[Start of Attachment]
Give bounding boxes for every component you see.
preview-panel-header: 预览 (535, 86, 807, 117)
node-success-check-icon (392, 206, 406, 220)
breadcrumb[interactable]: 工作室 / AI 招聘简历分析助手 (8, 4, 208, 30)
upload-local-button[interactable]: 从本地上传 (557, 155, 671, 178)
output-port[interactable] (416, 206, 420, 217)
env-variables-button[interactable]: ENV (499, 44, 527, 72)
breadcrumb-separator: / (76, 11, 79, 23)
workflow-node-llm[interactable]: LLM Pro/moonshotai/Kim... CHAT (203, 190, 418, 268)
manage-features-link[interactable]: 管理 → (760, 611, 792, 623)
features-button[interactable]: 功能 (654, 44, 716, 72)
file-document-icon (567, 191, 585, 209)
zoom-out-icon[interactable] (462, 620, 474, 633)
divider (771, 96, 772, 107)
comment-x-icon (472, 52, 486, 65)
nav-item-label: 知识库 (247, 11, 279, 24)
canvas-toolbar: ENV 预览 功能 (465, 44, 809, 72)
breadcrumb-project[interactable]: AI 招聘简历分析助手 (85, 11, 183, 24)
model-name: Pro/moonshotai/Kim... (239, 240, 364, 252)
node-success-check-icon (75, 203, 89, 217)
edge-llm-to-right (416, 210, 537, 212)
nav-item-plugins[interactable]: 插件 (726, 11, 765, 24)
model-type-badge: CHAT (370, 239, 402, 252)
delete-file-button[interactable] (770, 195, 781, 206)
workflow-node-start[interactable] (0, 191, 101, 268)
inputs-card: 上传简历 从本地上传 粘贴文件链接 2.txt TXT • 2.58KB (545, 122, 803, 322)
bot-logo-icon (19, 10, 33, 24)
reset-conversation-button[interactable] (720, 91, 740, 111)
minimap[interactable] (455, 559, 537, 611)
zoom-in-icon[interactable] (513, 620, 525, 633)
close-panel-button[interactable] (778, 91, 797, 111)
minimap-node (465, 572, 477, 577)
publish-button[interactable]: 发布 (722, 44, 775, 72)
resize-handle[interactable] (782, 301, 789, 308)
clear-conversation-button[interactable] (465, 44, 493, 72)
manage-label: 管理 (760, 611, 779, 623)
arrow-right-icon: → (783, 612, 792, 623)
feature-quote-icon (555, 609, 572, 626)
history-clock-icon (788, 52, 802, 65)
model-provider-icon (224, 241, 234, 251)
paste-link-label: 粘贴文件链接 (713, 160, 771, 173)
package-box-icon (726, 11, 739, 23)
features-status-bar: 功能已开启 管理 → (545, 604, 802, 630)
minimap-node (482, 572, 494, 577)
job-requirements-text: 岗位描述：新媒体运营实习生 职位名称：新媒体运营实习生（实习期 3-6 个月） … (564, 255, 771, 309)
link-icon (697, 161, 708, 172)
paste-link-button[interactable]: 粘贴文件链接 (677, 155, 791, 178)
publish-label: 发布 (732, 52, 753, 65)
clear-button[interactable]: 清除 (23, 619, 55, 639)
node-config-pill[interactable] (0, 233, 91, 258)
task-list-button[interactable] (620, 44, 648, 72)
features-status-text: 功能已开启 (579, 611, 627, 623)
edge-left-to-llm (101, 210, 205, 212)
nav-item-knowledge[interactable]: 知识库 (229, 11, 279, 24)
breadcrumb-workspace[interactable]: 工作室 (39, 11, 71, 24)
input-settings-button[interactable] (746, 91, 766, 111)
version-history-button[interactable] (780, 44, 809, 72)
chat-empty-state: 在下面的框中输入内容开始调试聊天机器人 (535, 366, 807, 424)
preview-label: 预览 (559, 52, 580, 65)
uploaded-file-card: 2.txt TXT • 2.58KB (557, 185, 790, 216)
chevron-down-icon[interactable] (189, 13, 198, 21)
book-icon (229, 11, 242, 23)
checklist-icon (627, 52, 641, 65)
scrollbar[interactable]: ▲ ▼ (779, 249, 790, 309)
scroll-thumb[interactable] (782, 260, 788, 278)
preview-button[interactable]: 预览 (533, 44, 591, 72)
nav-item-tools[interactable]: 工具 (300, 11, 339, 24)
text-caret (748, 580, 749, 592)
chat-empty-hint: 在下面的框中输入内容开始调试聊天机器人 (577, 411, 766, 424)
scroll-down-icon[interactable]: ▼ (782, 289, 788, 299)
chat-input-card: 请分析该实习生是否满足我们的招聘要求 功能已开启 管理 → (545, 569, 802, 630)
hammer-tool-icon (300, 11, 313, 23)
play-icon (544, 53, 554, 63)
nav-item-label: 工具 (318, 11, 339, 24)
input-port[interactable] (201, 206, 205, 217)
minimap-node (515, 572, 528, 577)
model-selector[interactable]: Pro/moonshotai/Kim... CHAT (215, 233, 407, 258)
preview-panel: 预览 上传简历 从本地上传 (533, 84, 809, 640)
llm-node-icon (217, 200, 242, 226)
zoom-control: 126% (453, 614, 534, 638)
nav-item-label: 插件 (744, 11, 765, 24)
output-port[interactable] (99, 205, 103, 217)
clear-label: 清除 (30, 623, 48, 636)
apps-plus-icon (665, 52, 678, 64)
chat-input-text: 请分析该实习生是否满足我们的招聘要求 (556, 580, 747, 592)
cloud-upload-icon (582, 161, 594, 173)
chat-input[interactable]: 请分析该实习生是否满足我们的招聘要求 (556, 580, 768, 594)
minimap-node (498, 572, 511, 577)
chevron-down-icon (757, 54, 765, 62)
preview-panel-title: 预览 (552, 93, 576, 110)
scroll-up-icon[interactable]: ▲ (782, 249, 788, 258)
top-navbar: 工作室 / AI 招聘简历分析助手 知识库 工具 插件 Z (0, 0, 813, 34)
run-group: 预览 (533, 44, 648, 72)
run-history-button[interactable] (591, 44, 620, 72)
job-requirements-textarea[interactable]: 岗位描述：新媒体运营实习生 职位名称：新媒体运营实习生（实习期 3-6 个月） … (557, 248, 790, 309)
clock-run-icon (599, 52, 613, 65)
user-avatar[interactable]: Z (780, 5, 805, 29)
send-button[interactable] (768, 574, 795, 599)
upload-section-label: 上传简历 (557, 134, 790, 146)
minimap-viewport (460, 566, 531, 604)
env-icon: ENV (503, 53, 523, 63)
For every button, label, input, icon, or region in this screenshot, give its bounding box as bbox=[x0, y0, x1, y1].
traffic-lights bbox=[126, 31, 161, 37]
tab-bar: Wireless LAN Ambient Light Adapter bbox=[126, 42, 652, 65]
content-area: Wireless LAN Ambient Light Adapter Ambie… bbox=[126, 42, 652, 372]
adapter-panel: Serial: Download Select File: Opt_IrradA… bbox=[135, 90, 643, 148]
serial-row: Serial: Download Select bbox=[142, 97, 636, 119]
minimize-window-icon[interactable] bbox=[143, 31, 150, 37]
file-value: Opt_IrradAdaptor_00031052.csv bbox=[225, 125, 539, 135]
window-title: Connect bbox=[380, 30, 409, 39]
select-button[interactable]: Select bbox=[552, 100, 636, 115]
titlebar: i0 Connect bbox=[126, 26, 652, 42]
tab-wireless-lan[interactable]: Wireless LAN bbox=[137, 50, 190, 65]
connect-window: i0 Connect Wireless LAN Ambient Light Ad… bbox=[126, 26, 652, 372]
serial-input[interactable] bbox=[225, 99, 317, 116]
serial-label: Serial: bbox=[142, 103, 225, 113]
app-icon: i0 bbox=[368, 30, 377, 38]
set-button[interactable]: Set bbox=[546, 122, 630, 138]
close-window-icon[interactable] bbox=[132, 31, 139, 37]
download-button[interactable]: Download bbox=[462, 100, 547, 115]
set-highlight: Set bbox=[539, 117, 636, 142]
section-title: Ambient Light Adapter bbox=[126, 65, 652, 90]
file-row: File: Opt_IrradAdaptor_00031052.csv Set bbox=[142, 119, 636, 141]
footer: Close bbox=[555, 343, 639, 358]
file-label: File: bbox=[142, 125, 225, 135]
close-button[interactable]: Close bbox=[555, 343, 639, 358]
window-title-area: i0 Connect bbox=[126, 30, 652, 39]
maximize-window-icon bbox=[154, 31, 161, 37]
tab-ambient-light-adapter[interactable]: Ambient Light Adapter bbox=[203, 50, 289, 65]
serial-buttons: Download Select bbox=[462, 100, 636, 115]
[End of Attachment]
- _Problem description_: Copy all lines above where "requirements" is present.

- _Output of the task_:
job-requirements-text: 岗位描述：新媒体运营实习生 职位名称：新媒体运营实习生（实习期 3-6 个月） … (564, 255, 771, 309)
job-requirements-textarea[interactable]: 岗位描述：新媒体运营实习生 职位名称：新媒体运营实习生（实习期 3-6 个月） … (557, 248, 790, 309)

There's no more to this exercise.